Another artist influenced directly by her Hellenic heritage, particularly her Cretan heritage, is Melbourne-based Nicole Polentas. The Mothers Lament (Θρηνος) displayed as part of her exhibition Reflector Receptor: Narratives of Experience, and composed of sterling silver, copper, alabaster, poly-putty, epoxy, glass powder and paint, had a miniature neo-classical looking woman’s bust at the centre of an emu eggshell. While she seemed to have “hatched” from that, the marine foliage decorating her cleavage seemed to suggest that, at the same time, she had emerged from the sea, perhaps implying two places of origin.
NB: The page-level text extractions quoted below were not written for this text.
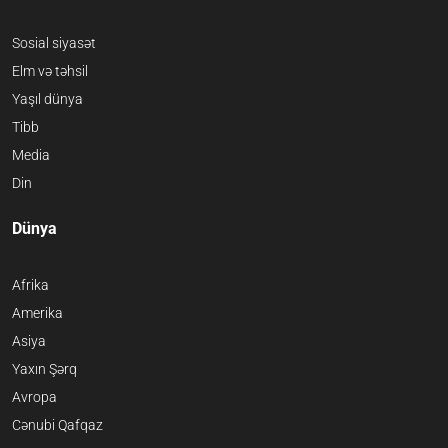
Sosial siyasət
Elm və təhsil
Yaşıl dünya
Tibb
Media
Din
Dünya
Afrika
Amerika
Asiya
Yaxın Şərq
Avropa
Cənubi Qafqaz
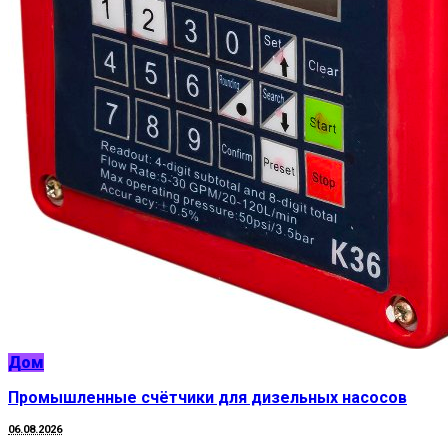
Дом
Промышленные счётчики для дизельных насосов
06.08.2026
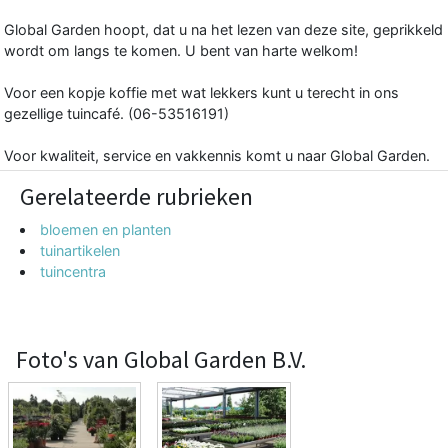
Global Garden hoopt, dat u na het lezen van deze site, geprikkeld
wordt om langs te komen. U bent van harte welkom!
Voor een kopje koffie met wat lekkers kunt u terecht in ons
gezellige tuincafé. (06-53516191)
Voor kwaliteit, service en vakkennis komt u naar Global Garden.
Gerelateerde rubrieken
bloemen en planten
tuinartikelen
tuincentra
Foto's van Global Garden B.V.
Hanging from either side of the bottom of the egg shell are two curls of Greek words, possibly laments, a very old Greek tradition, which Polentas feels “for a long time, were the only way women could express themselves.” This “personal narrative”, as Polentas describes the exhibition, forms a “dialogue which is grounded in the artist’s personal experiences.”

Similarly, Poly Nikolopoulou, who lives in Greece, sees her jewellery as a means of communicating her inner world. The series viaggio, also part of Time:Form, came about, she says (via email), from a personal need to express something. The pendant Viaggio, made of silver and thread, looks like a slightly worn little suitcase, referring directly to the series title—a symbol, perhaps, of literal and figurative journeys, “a suitcase of life”, as Nikolopoulou writes in her artistic statement.

As with the work of Polentas and Nikolopoulou, jewellery is a means of communication for New Zealand-based Stella Chrysostomou, as she endeavours “to converse in objects,” she says (via mail). Her Utter Necklace in the group exhibition Utter, held at Melbourne’s Paperback Bookstore, incorporated fragments from a book page which the viewer tried to read and comprehend, but which was not really possible, perhaps referring to the nature of conversation. While she says (via email) that her “Greek heritage doesn’t seem to play a direct influence in my work,” she later comments that “maybe the influence is covert rather than overt.”

Influences “covert” and “overt” seemed to characterise the relationship between the work of the artists I interviewed and their Hellenic heritage. The expression of those influences was diverse and unique to each artist. While this may also have been an obvious assumption to make, exploring those multifaceted manifestations was an enriching process.


Vicky Tsaconas lives in Melbourne, writes poetry, essays and reviews and has worked in arts management and social policy. She has worked in partnership with visual artists and film-makers on independent cross art-projects. Currently, she is working towards the completion of a manuscript, facilitating a poets’ group and collaborating on a number of film projects.